You mean, a z-table that doesn't have any negative z-values?

Sorry yes z table with no zero

Confidence interval (C.I) for the mean = x̄ ± Z (s/√n),whereby:

x̄ is the sample mean
Z is the Z-value for the desired confidence level (in your case it is 85% or 0.85)
s is the sample standard deviation
n is the number of boxes


So,

C.I = 12.05 ± Z (0.1/√100)
C.I = 12.05 ± 0.01Z


Now I presume your z-table presents the cumulative probability that starts from Z = 0 and goes to the right

i.e z = 0 to z = 3.49



For a confidence level of 85%, it covers 42.5% to the left of Z = 0 and 42.5% to the right of Z = 0. The distribution is symmetrical about Z = 0 so to find each side, we need to divide by 2.


For 42.5% (or 0.425), the closest Z-value is 1.44, where the probability is 0.4251


So we substitute Z = 1.44 into the C.I


C.I = 12.05 ± 0.01(1.44)
C.I = 12.05 ± 0.0144

However, there are a few variations of the z-table that starts from 0. Some will show the probability starting from the left side of z = 0.

If possible, I would like to see the table you are currently using.

May i know how did u get 42.5%? Sadly the comment section doesn't allow me to take pic of my table and post it here

85 ÷ 2 = 42.5

You can post an answer to your own question, in the form of a picture. Just upload a picture of the z table

Thank you for the replies! I uploaded my z test table. Sorry abit confused, y divide by 2? Possible to do it this way? Alpha/2= (100-85)/2? Then without % will be 0.075

Just saw your z-table. It is the same style as the one I expected.

An 85% confidence interval means 85% of the time, the values will lie with that range from the mean.

The way you suggested is based on the method that Yong Kc has posted.

But it will not work for the z-table you have as that α/2 = 0.075 is for the ends of the curve that falls outside the confidence interval.

i.e you cant look at your z-table and look for area = 0.075 because that would give you the probability that started from the middle of the curve, not the ends.

You would have obtained the incorrect Z-value of 0.19 instead.

So, 85% confidence interval means a probability or area of 0.85.

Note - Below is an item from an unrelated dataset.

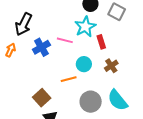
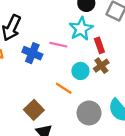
blue cross: (41, 47) -> (32, 53), turned -36
brown cross: (111, 66) -> (101, 66), moved
orange line: (69, 79) -> (64, 88), turned 49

Since this area is symmetrical about the middle of the curve, and given the way your z-table is presented,

You'll need to divide by 2 , such that you'll have 0.425 on the right side and 0.425 on the left side.

The two areas are mirror images of each other.

Look for the closest area in your table, and you'll see that it is 0.4251 (where the z-value is 1.44)


So we can say for a 85% confidence level, there is 85% chance that the values will lie within 1.44 standard deviations from the mean.


Hence the 12.05 ± 1.44 (0.1/√100)

12.05 ± 0.0144


Now,
12.05 - 0.0144 = 12.0356
12.05 + 0.0144 = 12.0644

We can say that there is a 85% chance that the values lie between 12.0356 and 12.0644.

Oh,i finally understand! Thank you very very much for the patience and explanation!

Welcome